● Items listed in a dataset
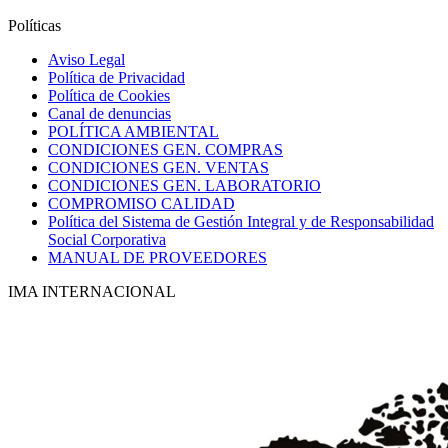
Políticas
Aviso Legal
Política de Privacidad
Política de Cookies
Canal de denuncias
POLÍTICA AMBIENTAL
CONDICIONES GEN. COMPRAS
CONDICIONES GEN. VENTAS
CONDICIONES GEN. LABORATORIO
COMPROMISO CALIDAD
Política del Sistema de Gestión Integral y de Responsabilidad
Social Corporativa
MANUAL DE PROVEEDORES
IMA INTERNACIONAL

--

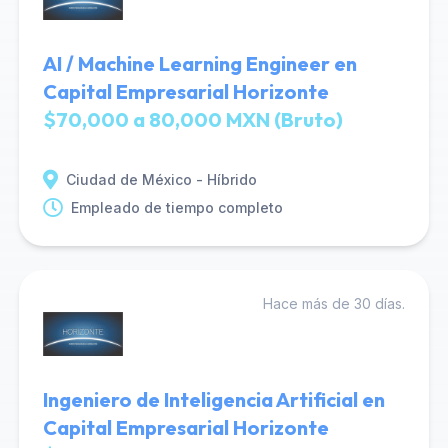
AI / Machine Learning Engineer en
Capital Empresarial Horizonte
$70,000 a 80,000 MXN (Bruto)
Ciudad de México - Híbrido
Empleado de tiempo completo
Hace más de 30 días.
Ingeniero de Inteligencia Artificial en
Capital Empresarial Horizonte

● Activity
Return word for word the lines above from the line with "COMPROMISO CALIDAD" to the line with "IMA INTERNACIONAL", including both and leaving out all others.

● Response to this task
COMPROMISO CALIDAD
Política del Sistema de Gestión Integral y de Responsabilidad
Social Corporativa
MANUAL DE PROVEEDORES
IMA INTERNACIONAL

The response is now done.